- WORK INSTRUCTIONS:
Beginning at the line containing "masło, podrażnienie, suchość, stan", repeat each line below exactly up to and including the line containing "Un grand merci". Do not repeat the pictures.

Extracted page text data
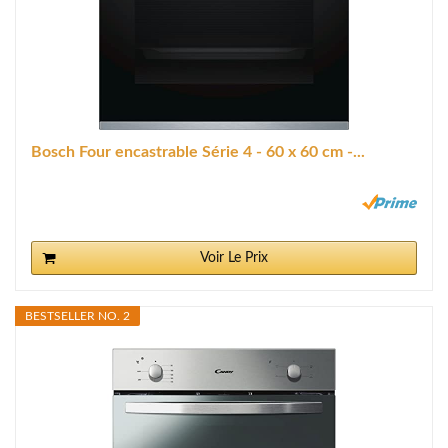
Bosch Four encastrable Série 4 - 60 x 60 cm -...
Voir Le Prix
BESTSELLER NO. 2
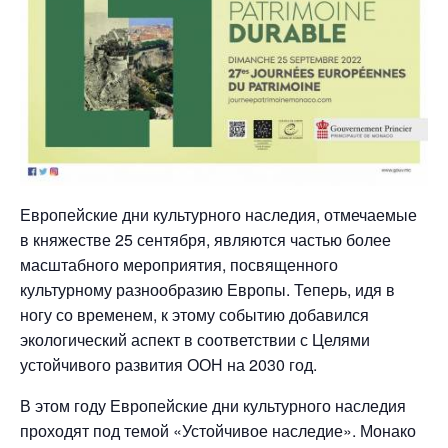
Европейские дни культурного наследия, отмечаемые
в княжестве 25 сентября, являются частью более
масштабного мероприятия, посвященного
культурному разнообразию Европы. Теперь, идя в
ногу со временем, к этому событию добавился
экологический аспект в соответствии с Целями
устойчивого развития ООН на 2030 год.
В этом году Европейские дни культурного наследия
проходят под темой «Устойчивое наследие». Монако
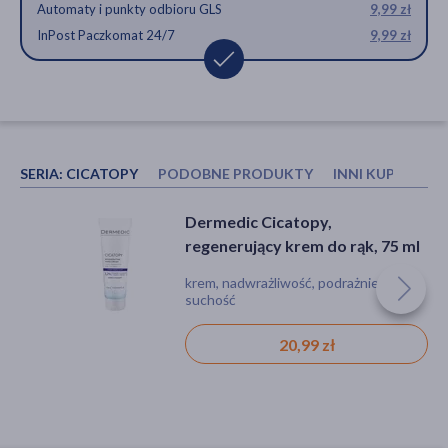
Automaty i punkty odbioru GLS
9,99 zł
InPost Paczkomat 24/7
9,99 zł
SERIA:
CICATOPY
PODOBNE PRODUKTY
INNI KUPOWALI
Dermedic Emolient Linum Baby,
Dermedic Hydrain 3 Hialuro,
Dermedic Cicatopy,
masło intensywnie
masło ultranawadniające, 225 ml
regenerujący krem do rąk, 75 ml
natłuszczające do twarzy i ciała,
masło, podrażnienie, suchość, stan
masło, suchość
krem, nadwrażliwość, podrażnienie,
225 g
zapalny, azs (atopowe zapalenie skóry),
suchość
świąd, łuszczyca, zaczerwienienie, dla
alergików
57,19 zł
46,69 zł
20,99 zł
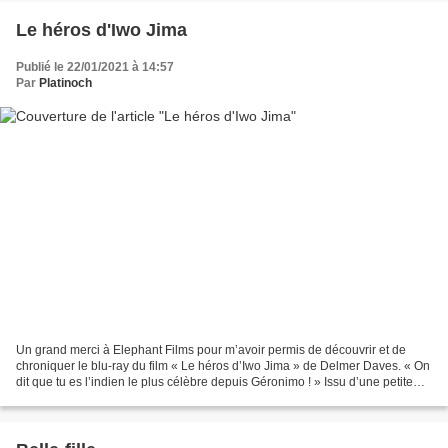
Le héros d'Iwo Jima
Publié le 22/01/2021 à 14:57
Par
Platinoch
Un grand merci à Elephant Films pour m’avoir permis de découvrir et de
chroniquer le blu-ray du film « Le héros d’Iwo Jima » de Delmer Daves. « On
dit que tu es l’indien le plus célèbre depuis Géronimo ! » Issu d’une petite
communauté d’indiens Piwa,...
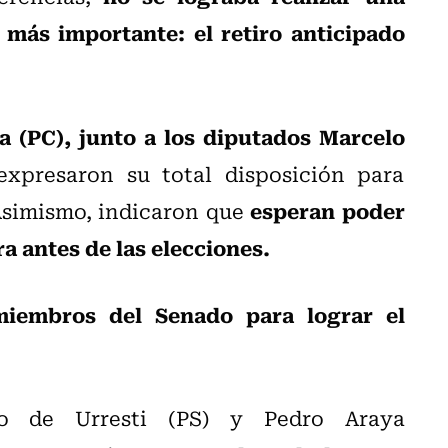
más importante: el retiro anticipado
la (PC), junto a los diputados Marcelo
expresaron su total disposición para
esperan poder
 Asimismo, indicaron que
a antes de las elecciones.
 miembros del Senado para lograr el
so de Urresti (PS) y Pedro Araya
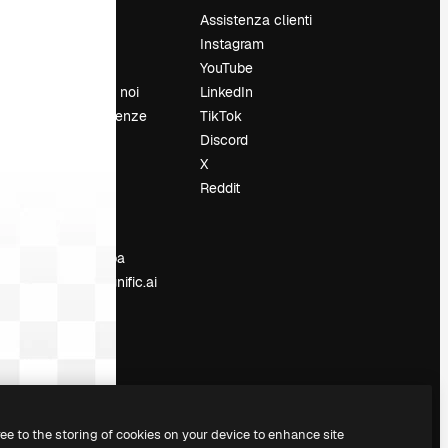
Prezzi
Assistenza clienti
Chi siamo
Instagram
Recensioni
YouTube
Lavora con noi
LinkedIn
Cerca tendenze
TikTok
Blog
Discord
Eventi
X
Slidesgo
Reddit
e
Vendi i tuoi
contenuti
Sala stampa
Cerchi magnific.ai
ree to the storing of cookies on your device to enhance site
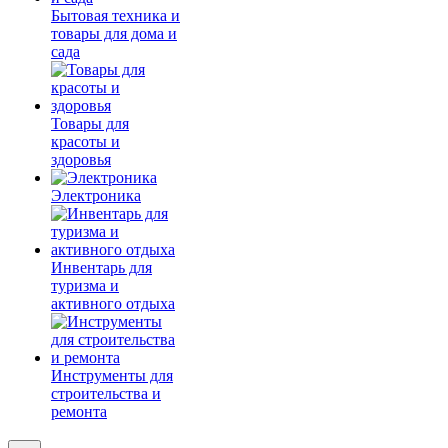
Бытовая техника и
товары для дома и
сада
Товары для
красоты и
здоровья
Электроника
Инвентарь для
туризма и
активного отдыха
Инструменты для
строительства и
ремонта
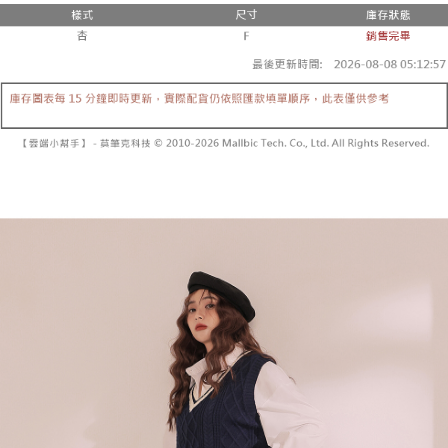
3.注文するときのお支払いは不要です。商品はご指定の住所に配送されま
4. 注文成立後30分以内に確認取引を行わない場合や審査が通過しない場
す。
全家取貨付款
合、注文は自動的にキャンセルされます。「転専審査」に未通過の状況が
4.ご注文が完了すると、携帯に支払い通知のSMSが届きます。アプリ会員
発生した場合は、システムの評価基準に達していないことを意味し、評価
配送毎にNT$60、NT$1,800以上で送料無料
の場合は、AFTEE アプリプッシュ通知が届きます。
内容についての説明はいたしかねます。
5.商品受け取り時のお支払いは不要です。商品を確かめてから、SMSまた
付款後全家取貨
はアプリの通知に従って、4大コンビニ、またはATM/オンラインバンキン
グでお支払いください。
配送毎にNT$60、NT$1,600以上で送料無料
【支払い方法の説明】
1. 分割払いの金額は電信請求書に統合されず、「OP Pay Later」は毎月の
代金納付期限は最短で 14 日以内ですので、ご注意ください。AFTEE アプ
已關閉，請勿下單
締め日後に支払いリマインダーのSMSを送信します。
リをダウンロードして AFTEE 会員になるとお支払い期限を最長 45 日以内
2. SMSのリンクを通じて請求書を開いた後、「コンビニバーコード／台湾
配送毎にNT$10,000
まで延長できます。
大直営店舗／銀行振込／街口支払い／iPASS MONEY」などのチャネルで
支払いを選択できます。
已關閉，請勿下單(付取)
お支払期限は、ショップが請求した期日と、AFTEEで延長できる日数をも
とに計算されます。AFTEEで注文すると、商品を受け取るまで支払い期限
配送毎にNT$10,000
【注意事項】
を延長できますが、商品を期限内に受け取れない場合があります（例：予
1. 本サービスは「台湾大哥大株式会社」（以下「当社」といいます）によ
約商品や商品到着日が比較的遅い商品）。そのため、商品到着の有無に関
7-11取貨付款
って提供され、ユーザーが取引時に本サービスを通じて商品やサービスを
わらず、AFTEEで指定された期限内にお支払いください。
購入できるようにし、店舗が売買／分割払い売買の債権を当社に譲渡した
配送毎にNT$60、NT$1,800以上で送料無料
後、契約に基づいて当社の請求書で帳款を支払うことになります。
二、支払い限度額
2. 「OP Pay Later」を利用する契約関係の目的から、店舗はあなたの個人
付款後7-11取貨
1.初回 AFTEEを ご利用の際に、認証結果及び当社の審査の結果に基づ
情報（名前、電話または住所を含む）を台湾大哥大に提供し、収集、処理
き、限度額が設定されます。
配送毎にNT$60、NT$1,600以上で送料無料
および利用するために、当社があなた本人と分割請求書に必要な情報の確
2.決済金額は最低NT$20です。
認、照合および修正を行います。
3.現在、台湾の会員のみご利用いただけます。
宅配
3. 完全なユーザーサービス規約については、以下のリンクを参照してくだ
さい：
https://oppay.tw/userRule
三、利用規約「AFTEE代金後払い」（以下当サービスという）はネットプ
配送毎にNT$100、NT$2,500以上で送料無料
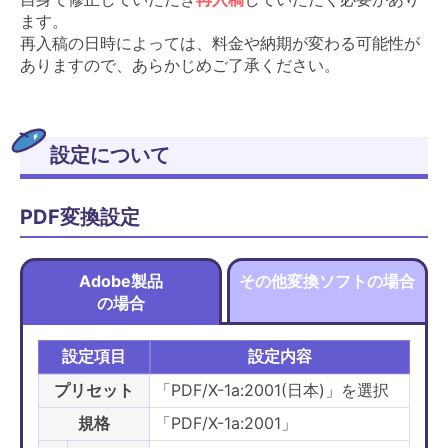
ます。
再入稿の日時によっては、料金や納期が変わる可能性が
ありますので、あらかじめご了承ください。
設定について
PDF変換設定
Adobe製品
その他変換ソフトの場合
の場合
設定項目
設定内容
プリセット
「PDF/X-1a:2001(日本)」を選択
規格
「PDF/X-1a:2001」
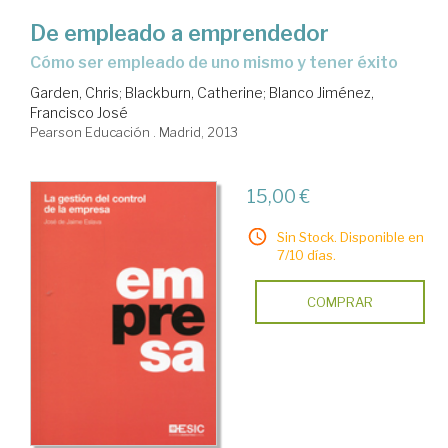
De empleado a emprendedor
cómo ser empleado de uno mismo y tener éxito
Garden, Chris
;
Blackburn, Catherine
;
Blanco Jiménez,
Francisco José
Pearson Educación . Madrid, 2013
15,00 €
Sin Stock. Disponible en
7/10 días.
COMPRAR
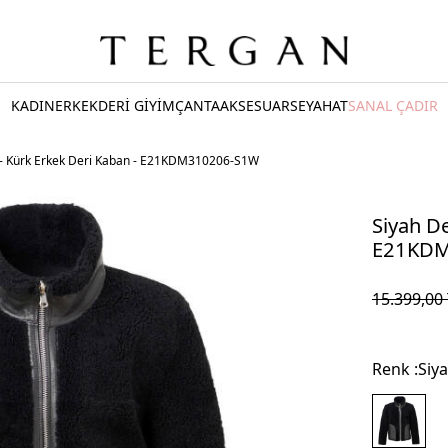
KADIN
ERKEK
DERİ GİYİM
ÇANTA
AKSESUAR
SEYAHAT
SANAL ÇADIR
 - Kürk Erkek Deri Kaban - E21KDM310206-S1W
Siyah De
E21KDM
15.399,00
Renk :
Siy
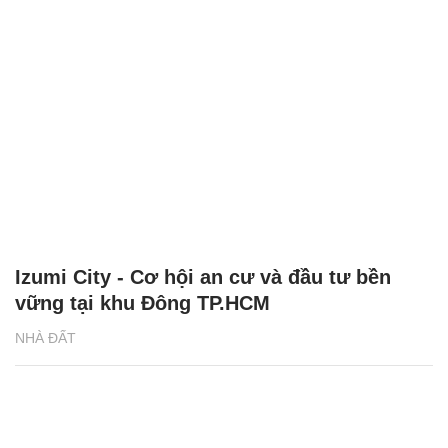
Izumi City - Cơ hội an cư và đầu tư bền
vững tại khu Đông TP.HCM
NHÀ ĐẤT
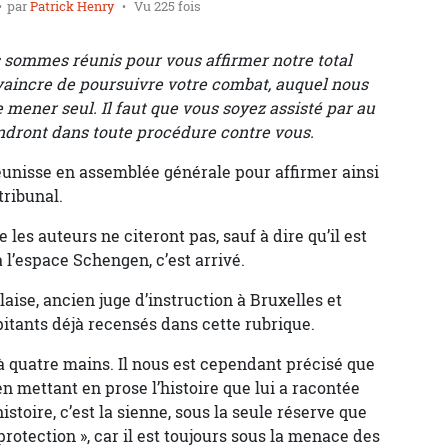
par
Patrick Henry
Vu 225 fois
s sommes réunis pour vous affirmer notre total
vaincre de poursuivre votre combat, auquel nous
 mener seul. Il faut que vous soyez assisté par au
ndront dans toute procédure contre vous.
 réunisse en assemblée générale pour affirmer ainsi
tribunal.
les auteurs ne citeront pas, sauf à dire qu’il est
 l’espace Schengen, c’est arrivé.
aise, ancien juge d’instruction à Bruxelles et
tants déjà recensés dans cette rubrique.
it à quatre mains. Il nous est cependant précisé que
en mettant en prose l’histoire que lui a racontée
istoire, c’est la sienne, sous la seule réserve que
rotection », car il est toujours sous la menace des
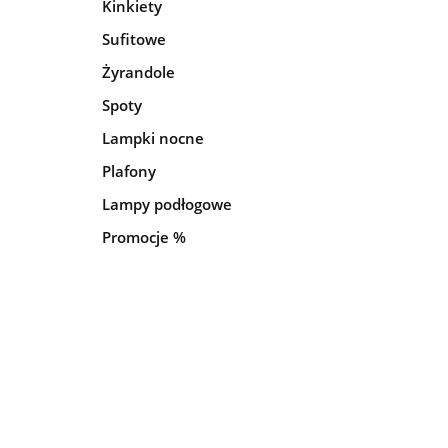
Kinkiety
Sufitowe
Żyrandole
Spoty
Lampki nocne
Plafony
Lampy podłogowe
Promocje %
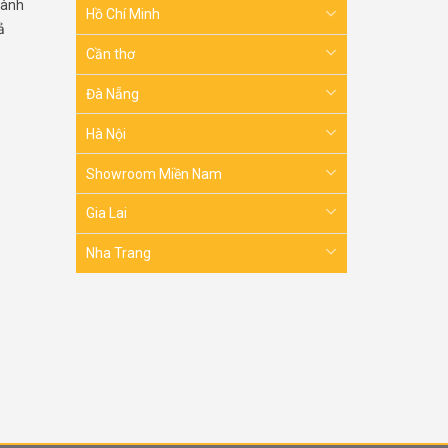
hành
Hồ Chí Minh
ả
Cần thơ
Đà Nẵng
Hà Nội
Showroom Miền Nam
Gia Lai
Nha Trang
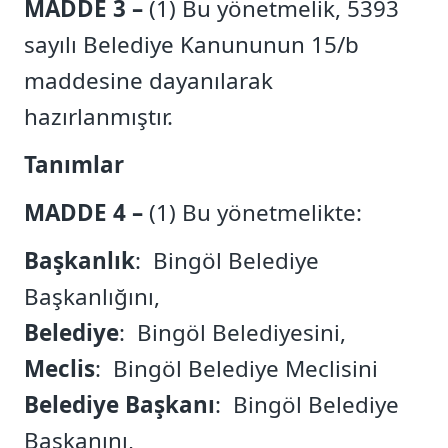
MADDE 3 –
(1) Bu yönetmelik, 5393
sayılı Belediye Kanununun 15/b
maddesine dayanılarak
hazırlanmıştır.
Tanımlar
MADDE 4 –
(1) Bu yönetmelikte:
Başkanlık
: Bingöl Belediye
Başkanlığını,
Belediye
: Bingöl Belediyesini,
Meclis
: Bingöl Belediye Meclisini
Belediye Başkanı
: Bingöl Belediye
Başkanını,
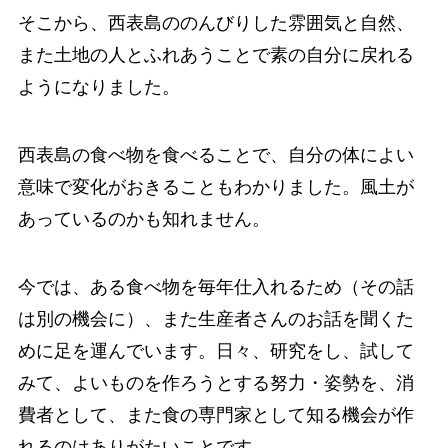
そこから、西表島ののんびりした雰囲気と自然、
また土地の人とふれあうことで素の自分に戻れる
ようになりました。
西表島の食べ物を食べることで、自分の体によい
意味で変化がおきることもわかりました。風土が
あっているのかも知れません。
今では、ある食べ物を毎年仕入れるため（その話
は別の機会に）、また生産者さんのお話を聞くた
めに足を運んでいます。日々、研究をし、試して
みて、よいものを作ろうとする努力・姿勢を、消
費者として、また食の専門家として知る機会が作
れるのはありがたいことです。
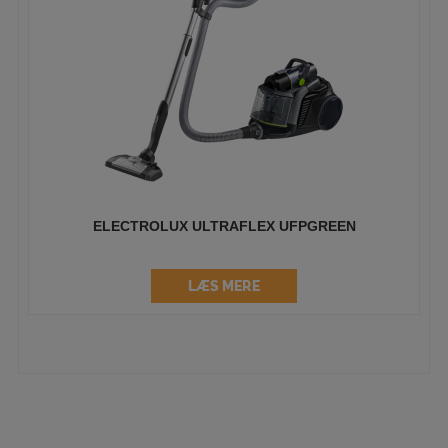
ELECTROLUX ULTRAFLEX UFPGREEN
LÆS MERE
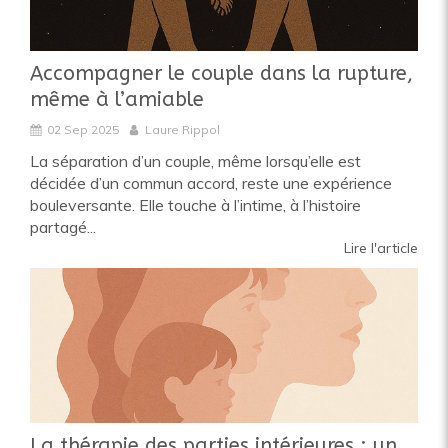
Accompagner le couple dans la rupture,
même à l’amiable
02 Sep 2025
Laure Rippol
La séparation d’un couple, même lorsqu’elle est
décidée d’un commun accord, reste une expérience
bouleversante. Elle touche à l’intime, à l’histoire
partagé...
Lire l'article
La thérapie des parties intérieures : un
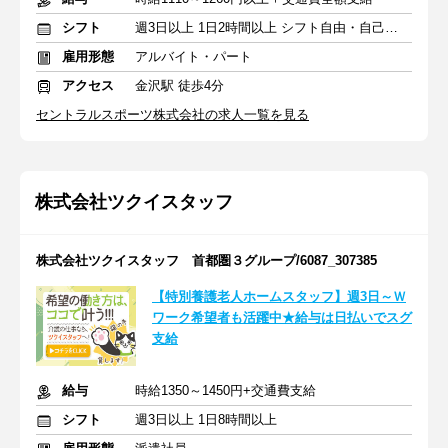
シフト
週3日以上 1日2時間以上 シフト自由・自己申告
雇用形態
アルバイト・パート
アクセス
金沢駅 徒歩4分
セントラルスポーツ株式会社の求人一覧を見る
株式会社ツクイスタッフ
株式会社ツクイスタッフ 首都圏３グループ/6087_307385
【特別養護老人ホームスタッフ】週3日～Ｗ
ワーク希望者も活躍中★給与は日払いでスグ
支給
給与
時給1350～1450円+交通費支給
シフト
週3日以上 1日8時間以上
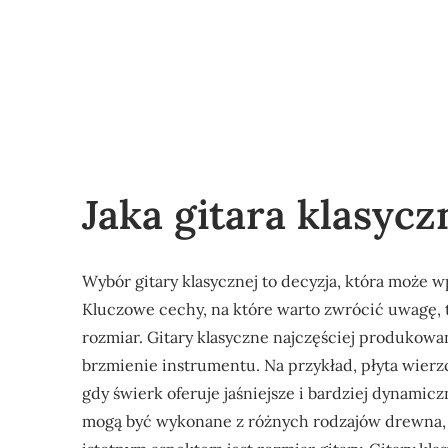
Jaka gitara klasycz
Wybór gitary klasycznej to decyzja, która może 
Kluczowe cechy, na które warto zwrócić uwagę, to 
rozmiar. Gitary klasyczne najczęściej produkowa
brzmienie instrumentu. Na przykład, płyta wierz
gdy świerk oferuje jaśniejsze i bardziej dynamiczn
mogą być wykonane z różnych rodzajów drewna, 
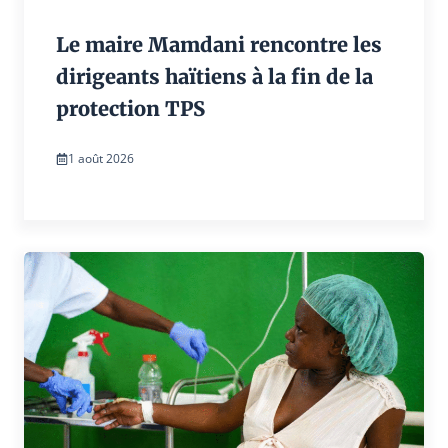
Le maire Mamdani rencontre les
dirigeants haïtiens à la fin de la
protection TPS
1 août 2026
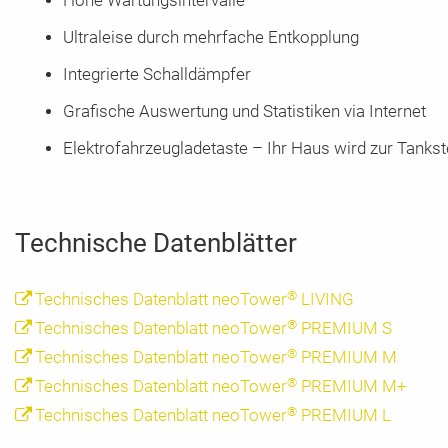
Hohe Wartungsintervalle
Ultraleise durch mehrfache Entkopplung
Integrierte Schalldämpfer
Grafische Auswertung und Statistiken via Internet
Elektrofahrzeugladetaste – Ihr Haus wird zur Tankst
Technische Datenblätter
®
Technisches Datenblatt neoTower
LIVING
®
Technisches Datenblatt neoTower
PREMIUM S
®
Technisches Datenblatt neoTower
PREMIUM M
®
Technisches Datenblatt neoTower
PREMIUM M+
®
Technisches Datenblatt neoTower
PREMIUM L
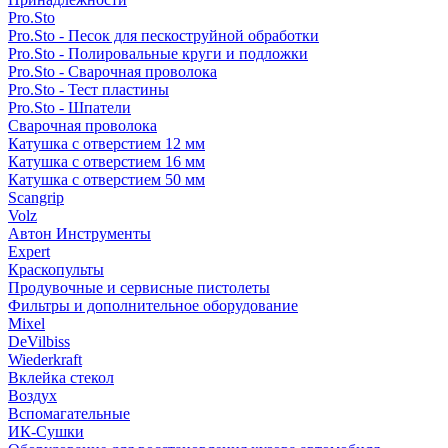
Pro.Sto
Pro.Sto - Песок для пескоструйной обработки
Pro.Sto - Полировальные круги и подложки
Pro.Sto - Сварочная проволока
Pro.Sto - Тест пластины
Pro.Sto - Шпатели
Сварочная проволока
Катушка с отверстием 12 мм
Катушка с отверстием 16 мм
Катушка с отверстием 50 мм
Scangrip
Volz
Автон Инструменты
Expert
Краскопульты
Продувочные и сервисные пистолеты
Фильтры и дополнительное оборудование
Mixel
DeVilbiss
Wiederkraft
Вклейка стекол
Воздух
Вспомагательные
ИК-Сушки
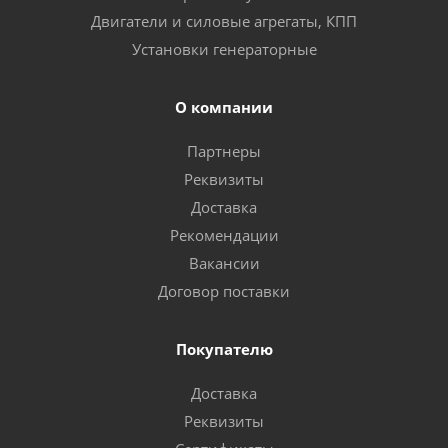
Двигатели и силовые агрегаты, КПП
Установки генераторные
О компании
Партнеры
Реквизиты
Доставка
Рекомендации
Вакансии
Договор поставки
Покупателю
Доставка
Реквизиты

- RESPONSE AREA:
masło, podrażnienie, suchość, stan
masło, suchość
krem, nadwrażliwość, podrażnienie,
225 g
zapalny, azs (atopowe zapalenie skóry),
suchość
świąd, łuszczyca, zaczerwienienie, dla
alergików
57,19 zł
46,69 zł
20,99 zł
Le héros d'Iwo Jima
Publié le 22/01/2021 à 14:57
Par
Platinoch
Un grand merci à Elephant Films pour m’avoir permis de découvrir et de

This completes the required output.